According to its Web site, Avantgarde does offer an optional software package (though it wasn’t offered to me) that lets you further tune your room/speaker interface via DSP, with 100 built-in EQ curves (each with 16,000 frequency points) and, one supposes, the potential of developing any number of freakish curves of your own. Although the company strongly advises against taking this route, endless DSP’ing is available to you tweakers out there. (Given that Avantgarde is markedly opposed to this kind of fiddling, you have to wonder why the software’s even being offered as an option.)

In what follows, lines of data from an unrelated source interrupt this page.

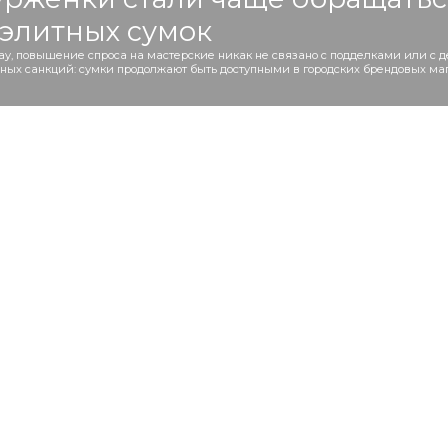
элитных сумок
ay, повышение спроса на мастерские никак не связано с подделками или с 
дных санкций: сумки продолжают быть доступными в городских брендовых ма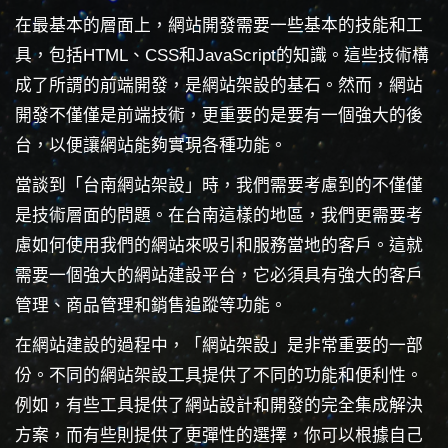
在最基本的層面上，網站開發需要一些基本的技能和工
具，包括HTML、CSS和JavaScript的知識。這些技術構
成了所謂的前端開發，是網站架設的基石。然而，網站
開發不僅僅是前端技術，更重要的是要有一個強大的後
台，以便讓網站能夠實現各種功能。
當談到「台南網站架設」時，我們需要考慮到的不僅僅
是技術層面的問題。在台南這樣的地區，我們更需要考
慮如何使用我們的網站來吸引和服務當地的客戶。這就
需要一個強大的網站建設平台，它必須具有強大的客戶
管理、商品管理和銷售追蹤等功能。
在網站建設的過程中，「網站架設」是非常重要的一部
份。不同的網站架設工具提供了不同的功能和便利性。
例如，有些工具提供了網站設計和開發的完全集成解決
方案，而有些則提供了更彈性的選擇，你可以根據自己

N.B. Since I wrote this review, Avantgarde has developed an app—Windows only, I’m afraid—that addresses many of the command-and-control issues that I just mentioned. In order to use it, you have to connect a PC, on which the app has been downloaded, to the Zero 1 Master speaker via a USB cable. Once the Zero 1 and your computer are hooked up, you can use the app to do all of the things that I just said you couldn’t do with the remote, as well as to adjust some things that I didn’t even mention—e.g., set volume precisely with a numerical readout, mute the speaker, directly select the source by input name, adjust the balance, switch between stereo and mono, optimize the gain of the analog input for mm or mc cartridges, etc. The only downside is that the app requires a hardwired connection, eliminating the USB input as a potential audio source and making a functioning PC or PC laptop a necessity. Though it certainly works, I think the app is a bit of a kludge solution to a problem that would be better addressed with a new, wireless touchscreen remote.

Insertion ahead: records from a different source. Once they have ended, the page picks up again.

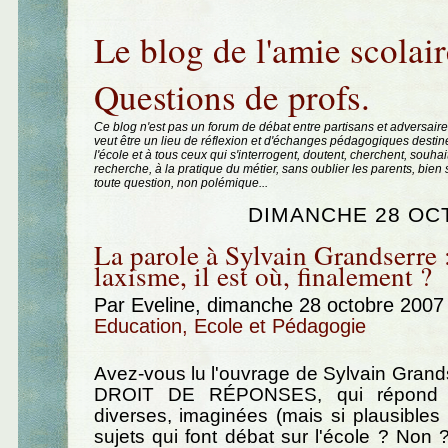
Aller au contenu
|
Aller au menu
|
Aller à la recherche
Le blog de l'amie scolair
Questions de profs.
Ce blog n'est pas un forum de débat entre partisans et adversaire
veut être un lieu de réflexion et d'échanges pédagogiques destin
l'école et à tous ceux qui s'interrogent, doutent, cherchent, souhai
recherche, à la pratique du métier, sans oublier les parents, bie
toute question, non polémique...
DIMANCHE 28 OC
La parole à Sylvain Grandserre :
laxisme, il est où, finalement ?
Par Eveline, dimanche 28 octobre 2007
Education, Ecole et Pédagogie
Avez-vous lu l'ouvrage de Sylvain Gran
DROIT DE RÉPONSES, qui répond à
diverses, imaginées (mais si plausibles !
sujets qui font débat sur l'école ? Non ?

Along with the app, Avantgarde has also made a simultaneous change to its DSP engine, which, though subtle, does audibly affect the upper midrange and lower treble, reducing or outright eliminating the occasional touches of extra sibilance that I mentioned in the review, slightly dialing back presence, tightening focus just a wee bit, and, as a result of the changes in tonal balance, making the bass octaves seem a bit fuller and more prominent, though they still don’t have the slam of the Big Boys.